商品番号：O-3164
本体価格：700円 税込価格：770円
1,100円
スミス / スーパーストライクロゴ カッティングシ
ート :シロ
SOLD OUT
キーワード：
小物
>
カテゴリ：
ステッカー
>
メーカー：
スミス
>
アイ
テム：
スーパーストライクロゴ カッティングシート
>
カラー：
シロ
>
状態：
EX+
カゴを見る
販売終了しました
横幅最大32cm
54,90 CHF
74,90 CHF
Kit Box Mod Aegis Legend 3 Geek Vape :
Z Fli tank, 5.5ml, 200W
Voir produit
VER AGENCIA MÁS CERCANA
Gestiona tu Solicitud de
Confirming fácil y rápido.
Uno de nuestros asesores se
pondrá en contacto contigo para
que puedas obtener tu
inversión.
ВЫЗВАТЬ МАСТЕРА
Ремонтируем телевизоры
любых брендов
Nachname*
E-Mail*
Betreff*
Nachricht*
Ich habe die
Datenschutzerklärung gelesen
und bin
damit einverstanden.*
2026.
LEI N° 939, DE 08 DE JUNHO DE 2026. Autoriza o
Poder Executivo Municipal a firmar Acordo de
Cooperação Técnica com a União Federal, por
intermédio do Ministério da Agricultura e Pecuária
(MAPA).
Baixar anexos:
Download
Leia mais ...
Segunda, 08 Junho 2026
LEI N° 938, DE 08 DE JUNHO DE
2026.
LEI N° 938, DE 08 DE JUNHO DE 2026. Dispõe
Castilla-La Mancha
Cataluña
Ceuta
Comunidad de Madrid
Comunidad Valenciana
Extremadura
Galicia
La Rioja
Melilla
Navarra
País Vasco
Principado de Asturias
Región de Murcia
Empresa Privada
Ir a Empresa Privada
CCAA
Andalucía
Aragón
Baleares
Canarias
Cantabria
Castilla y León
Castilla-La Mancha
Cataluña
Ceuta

Work item = Each line in the data that holds the word "スーパーストライクロゴ" must be copied.

Exercise answer =
スミス / スーパーストライクロゴ カッティングシ
スーパーストライクロゴ カッティングシート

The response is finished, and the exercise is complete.